**EXERCISE AIM:** Every record listed below should be copied exactly.

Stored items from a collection
<<<<

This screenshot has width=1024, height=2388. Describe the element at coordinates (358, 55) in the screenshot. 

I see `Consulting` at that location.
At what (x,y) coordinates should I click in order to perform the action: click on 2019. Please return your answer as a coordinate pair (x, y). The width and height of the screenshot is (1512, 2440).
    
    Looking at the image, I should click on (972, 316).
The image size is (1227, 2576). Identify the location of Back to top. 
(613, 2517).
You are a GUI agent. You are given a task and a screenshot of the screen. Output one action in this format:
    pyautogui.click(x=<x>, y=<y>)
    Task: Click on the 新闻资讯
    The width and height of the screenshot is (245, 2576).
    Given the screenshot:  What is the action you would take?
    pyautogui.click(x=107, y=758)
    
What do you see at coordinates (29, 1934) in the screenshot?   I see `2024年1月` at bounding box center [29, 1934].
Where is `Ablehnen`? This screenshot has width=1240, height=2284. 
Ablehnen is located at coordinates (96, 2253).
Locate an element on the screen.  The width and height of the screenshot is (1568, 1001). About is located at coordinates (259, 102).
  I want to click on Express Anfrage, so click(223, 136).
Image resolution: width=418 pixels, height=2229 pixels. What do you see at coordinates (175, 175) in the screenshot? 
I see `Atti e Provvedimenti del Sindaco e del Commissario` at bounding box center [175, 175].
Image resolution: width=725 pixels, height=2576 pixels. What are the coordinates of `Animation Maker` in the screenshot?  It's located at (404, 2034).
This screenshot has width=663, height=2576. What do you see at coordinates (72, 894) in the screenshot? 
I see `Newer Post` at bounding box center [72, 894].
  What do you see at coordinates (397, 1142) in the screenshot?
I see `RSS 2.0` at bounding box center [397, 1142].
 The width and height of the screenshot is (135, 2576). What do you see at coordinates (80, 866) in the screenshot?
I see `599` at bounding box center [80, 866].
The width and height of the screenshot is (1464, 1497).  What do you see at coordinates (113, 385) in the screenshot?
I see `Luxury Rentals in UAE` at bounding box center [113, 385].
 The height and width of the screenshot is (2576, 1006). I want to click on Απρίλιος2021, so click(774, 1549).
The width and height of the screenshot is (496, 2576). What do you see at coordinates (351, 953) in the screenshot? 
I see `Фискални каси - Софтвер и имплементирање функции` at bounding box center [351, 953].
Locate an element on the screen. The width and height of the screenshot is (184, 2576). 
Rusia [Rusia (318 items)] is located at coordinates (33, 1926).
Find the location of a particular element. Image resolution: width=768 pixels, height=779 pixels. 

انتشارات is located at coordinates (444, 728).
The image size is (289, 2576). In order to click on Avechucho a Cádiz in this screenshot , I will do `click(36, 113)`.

>>>>

**OUTPUT FOR THIS EXERCISE:**
This screenshot has width=1024, height=2388. Describe the element at coordinates (358, 55) in the screenshot. 

I see `Consulting` at that location.
At what (x,y) coordinates should I click in order to perform the action: click on 2019. Please return your answer as a coordinate pair (x, y). The width and height of the screenshot is (1512, 2440).
    
    Looking at the image, I should click on (972, 316).
The image size is (1227, 2576). Identify the location of Back to top. 
(613, 2517).
You are a GUI agent. You are given a task and a screenshot of the screen. Output one action in this format:
    pyautogui.click(x=<x>, y=<y>)
    Task: Click on the 新闻资讯
    The width and height of the screenshot is (245, 2576).
    Given the screenshot:  What is the action you would take?
    pyautogui.click(x=107, y=758)
    
What do you see at coordinates (29, 1934) in the screenshot?   I see `2024年1月` at bounding box center [29, 1934].
Where is `Ablehnen`? This screenshot has width=1240, height=2284. 
Ablehnen is located at coordinates (96, 2253).
Locate an element on the screen.  The width and height of the screenshot is (1568, 1001). About is located at coordinates (259, 102).
  I want to click on Express Anfrage, so click(223, 136).
Image resolution: width=418 pixels, height=2229 pixels. What do you see at coordinates (175, 175) in the screenshot? 
I see `Atti e Provvedimenti del Sindaco e del Commissario` at bounding box center [175, 175].
Image resolution: width=725 pixels, height=2576 pixels. What are the coordinates of `Animation Maker` in the screenshot?  It's located at (404, 2034).
This screenshot has width=663, height=2576. What do you see at coordinates (72, 894) in the screenshot? 
I see `Newer Post` at bounding box center [72, 894].
  What do you see at coordinates (397, 1142) in the screenshot?
I see `RSS 2.0` at bounding box center [397, 1142].
 The width and height of the screenshot is (135, 2576). What do you see at coordinates (80, 866) in the screenshot?
I see `599` at bounding box center [80, 866].
The width and height of the screenshot is (1464, 1497).  What do you see at coordinates (113, 385) in the screenshot?
I see `Luxury Rentals in UAE` at bounding box center [113, 385].
 The height and width of the screenshot is (2576, 1006). I want to click on Απρίλιος2021, so click(774, 1549).
The width and height of the screenshot is (496, 2576). What do you see at coordinates (351, 953) in the screenshot? 
I see `Фискални каси - Софтвер и имплементирање функции` at bounding box center [351, 953].
Locate an element on the screen. The width and height of the screenshot is (184, 2576). 
Rusia [Rusia (318 items)] is located at coordinates (33, 1926).
Find the location of a particular element. Image resolution: width=768 pixels, height=779 pixels. 

انتشارات is located at coordinates (444, 728).
The image size is (289, 2576). In order to click on Avechucho a Cádiz in this screenshot , I will do `click(36, 113)`.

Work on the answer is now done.